While out campaigning last week he was asked to comment on the revelation that US spy agencies no longer see Iran as a nuclear threat. Some 20 hours after their report had been issued he had still not heard anything about it.
Who else is in the Huckabee camp?
Along with Christian fundamentalists, he can count on the unflinching support of the millions of members of the National Rifle Association as well as every hunting organisation in America. When his son was arrested trying to board a plane with a loaded gun in his baggage it probably helped rather than hindered his cause among gun supporters. But Huckabee even appeals to liberals, at least when they compare him to some of the other Republicans in the field.
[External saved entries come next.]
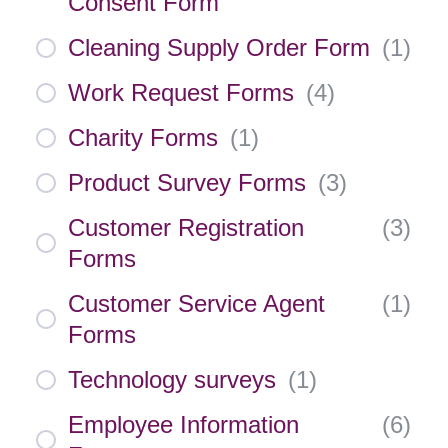
Consent Form
Cleaning Supply Order Form
(
1
)
Work Request Forms
(
4
)
Charity Forms
(
1
)
Product Survey Forms
(
3
)
Customer Registration
(
3
)
Forms
Customer Service Agent
(
1
)
Forms
Technology surveys
(
1
)
Employee Information
(
6
)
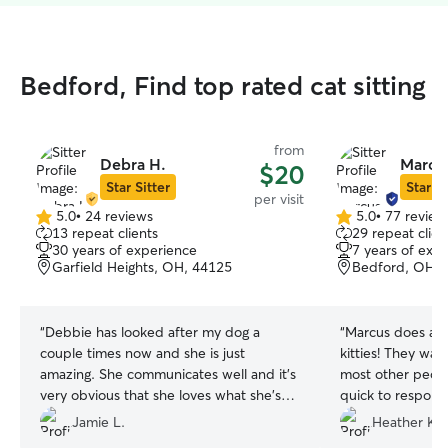
Bedford, Find top rated cat sitting
from
Debra H.
Marcus
$20
Star Sitter
Star Si
per visit
5.0
•
24 reviews
5.0
•
77 review
5.0
5.0
13 repeat clients
29 repeat clien
out
out
30 years of experience
7 years of exp
of
of
Garfield Heights, OH, 44125
Bedford, OH, 
5
5
stars
stars
“
Debbie has looked after my dog a
“
Marcus does a w
couple times now and she is just
kitties! They war
amazing. She communicates well and it’s
most other peopl
very obvious that she loves what she’s
quick to respond
doing. My dog loves her and I can tell
our kitties, inclu
Jamie L.
Heather K.
Debbie takes good care of her when she
will use Marcus fo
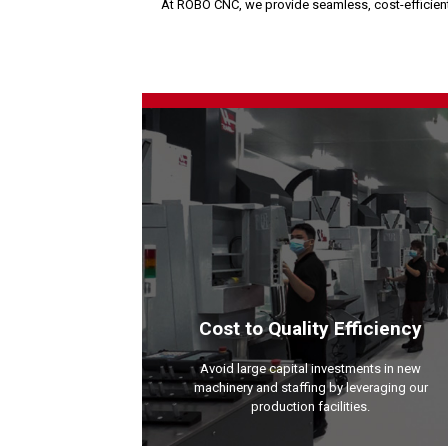
At ROBO CNC, we provide seamless, cost-efficient 
Cost to Quality Efficiency
Avoid large capital investments in new
machinery and staffing by leveraging our
production facilities.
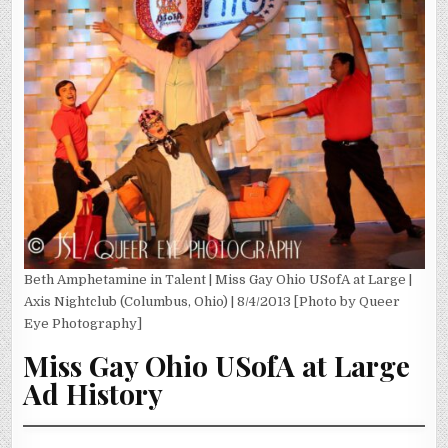
Beth Amphetamine in Talent | Miss Gay Ohio USofA at Large |
Axis Nightclub (Columbus, Ohio) | 8/4/2013 [Photo by Queer
Eye Photography]
Miss Gay Ohio USofA at Large
Ad History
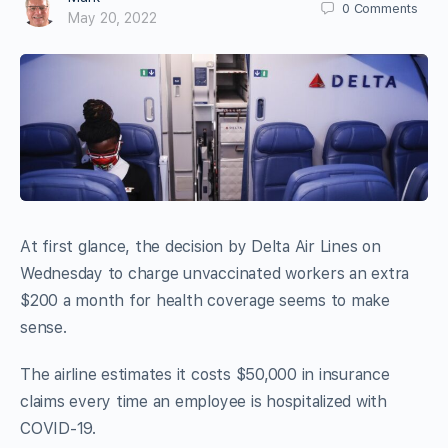
0
Comments
May 20, 2022
At first glance, the decision by Delta Air Lines on
Wednesday to charge unvaccinated workers an extra
$200 a month for health coverage seems to make
sense.
The airline estimates it costs $50,000 in insurance
claims every time an employee is hospitalized with
COVID-19.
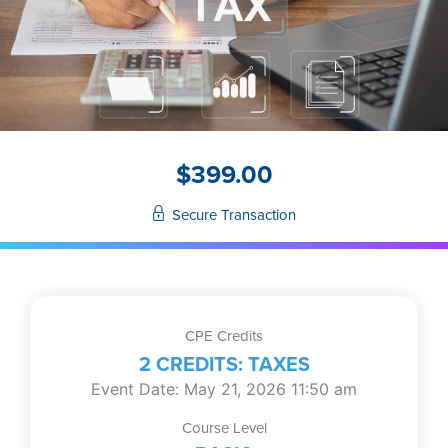
$
399.00
Secure Transaction
CPE Credits
2 CREDITS: TAXES
Event Date: May 21, 2026 11:50 am
Course Level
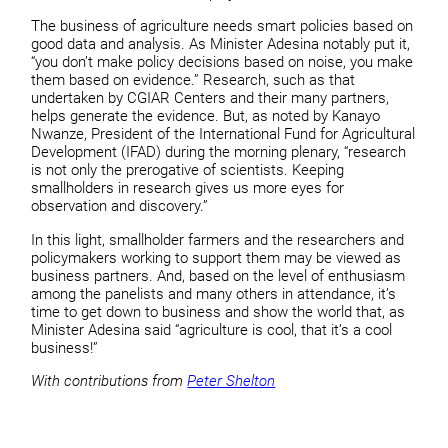
The business of agriculture needs smart policies based on
good data and analysis. As Minister Adesina notably put it,
“you don’t make policy decisions based on noise, you make
them based on evidence.” Research, such as that
undertaken by CGIAR Centers and their many partners,
helps generate the evidence. But, as noted by Kanayo
Nwanze, President of the International Fund for Agricultural
Development (IFAD) during the morning plenary, “research
is not only the prerogative of scientists. Keeping
smallholders in research gives us more eyes for
observation and discovery.”
In this light, smallholder farmers and the researchers and
policymakers working to support them may be viewed as
business partners. And, based on the level of enthusiasm
among the panelists and many others in attendance, it’s
time to get down to business and show the world that, as
Minister Adesina said “agriculture is cool, that it’s a cool
business!”
With contributions from
Peter Shelton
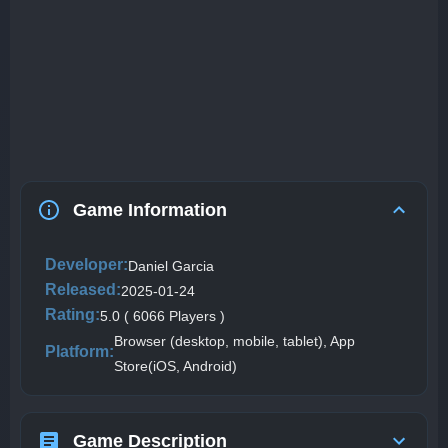
Game Information
Developer:
Daniel Garcia
Released:
2025-01-24
Rating:
5.0 ( 6066 Players )
Browser (desktop, mobile, tablet), App
Platform:
Store(iOS, Android)
Game Description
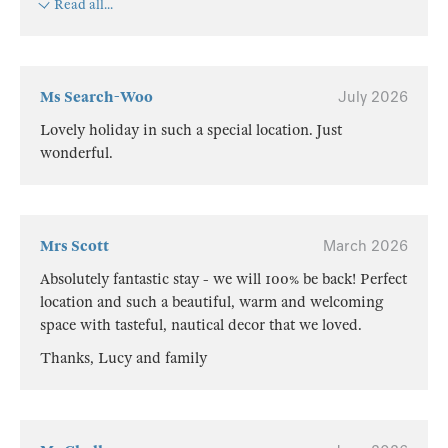
Read all...
Ms Search-Woo
July 2026
Lovely holiday in such a special location. Just
wonderful.
Mrs Scott
March 2026
Absolutely fantastic stay - we will 100% be back! Perfect
location and such a beautiful, warm and welcoming
space with tasteful, nautical decor that we loved.
Thanks, Lucy and family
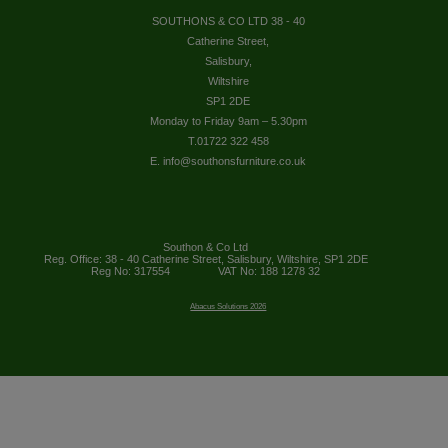
SOUTHONS & CO LTD 38 - 40
Catherine Street,
Salisbury,
Wiltshire
SP1 2DE
Monday to Friday 9am – 5.30pm
T.01722 322 458
E. info@southonsfurniture.co.uk
Southon & Co Ltd
Reg. Office: 38 - 40 Catherine Street, Salisbury, Wiltshire, SP1 2DE
Reg No: 317554
VAT No: 188 1278 32
Abacus Solutions 2026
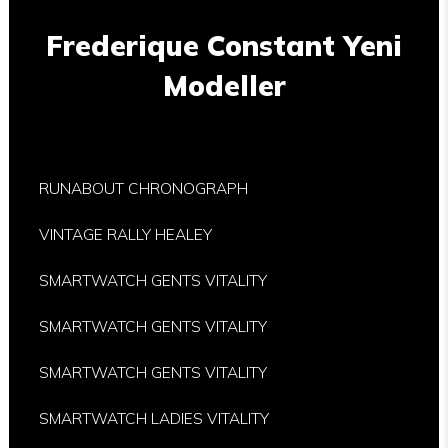
Frederique Constant Yeni
Modeller
RUNABOUT CHRONOGRAPH
VINTAGE RALLY HEALEY
SMARTWATCH GENTS VITALITY
SMARTWATCH GENTS VITALITY
SMARTWATCH GENTS VITALITY
SMARTWATCH LADIES VITALITY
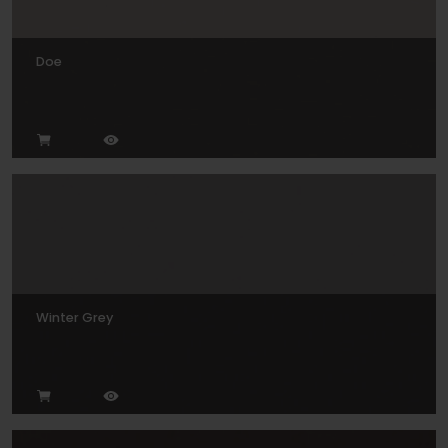
Doe
Winter Grey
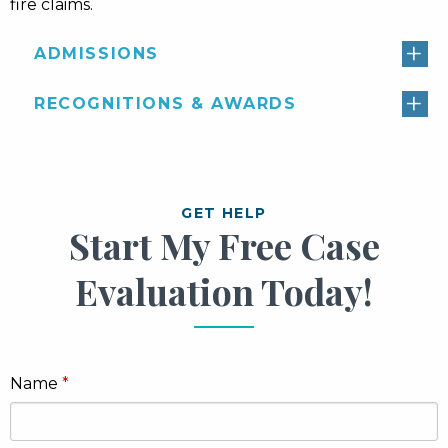
fire claims.
ADMISSIONS
RECOGNITIONS & AWARDS
GET HELP
Start My Free Case
Evaluation Today!
Name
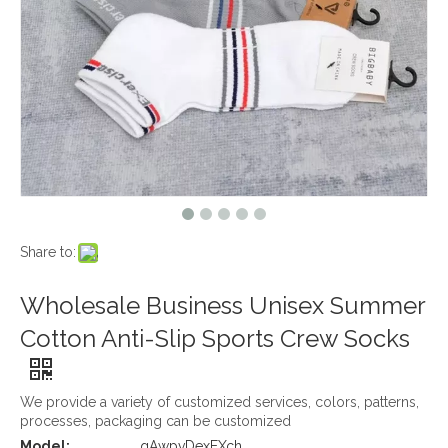
Share to:
Wholesale Business Unisex Summer
Cotton Anti-Slip Sports Crew Socks
We provide a variety of customized services, colors, patterns,
processes, packaging can be customized
Model:
qAwpvDexEXch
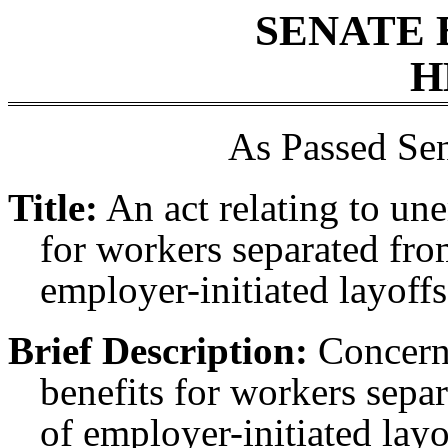
SENATE 
H
As Passed Sen
Title:
An act relating to un
for workers separated fro
employer-initiated layoff
Brief Description:
Concern
benefits for workers sepa
of employer-initiated lay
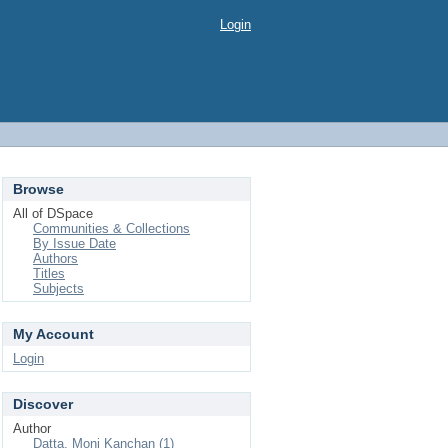
Login
Browse
All of DSpace
Communities & Collections
By Issue Date
Authors
Titles
Subjects
My Account
Login
Discover
Author
Datta, Moni Kanchan (1)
The New Yorker's Hendrik Hertzberg has been smitten by the Huckabee message. "He prefers consensus to confrontation, regards government as a tool for social betterment, and has little taste for war, cultural or otherwise. He seems to regard liberalism not as a moral evil, a mental disease, or a character flaw merely as a political point of view he mostly disagrees with."
When does voting begin?
The first big test is the Iowa caucus on 3 January which is followed almost immediately by the New Hampshire and South Carolina primaries. Huckabee hopes to benefit from the famous slingshot effect of Iowa to get extra publicity and credibility and go on to win all three states where politics takes place door to door rather than by massive TV advertising campaigns.
If Huckabee ends up at the front of the field when 20 states vote on 5 February so-called Tsunami Tuesday all bets will be off.
So could Mike Hukabee be the next US President?
Yes
* Americans are tired of well-funded machine politicians, whether Rudy Giuliani or Hillary Clinton, as the polls reveal
* At 52, Huckabee is younger than every other candidate except Barrack Obama, who is 46
* After the acrimony of the Bush and Clinton years, he appeals across party and racial lines to an exhausted public
No
* Modern Americans do not want a self-certified 'Christian leader' in the White House, however folksy his charms
* Opposition research is already digging up dirt on Huckabee's Arkansas past, from his position on Aids to his expenses
* He wants to ban gay marriage and abortion, and abolish income tax. As New Yorkers say fogeddaboutit!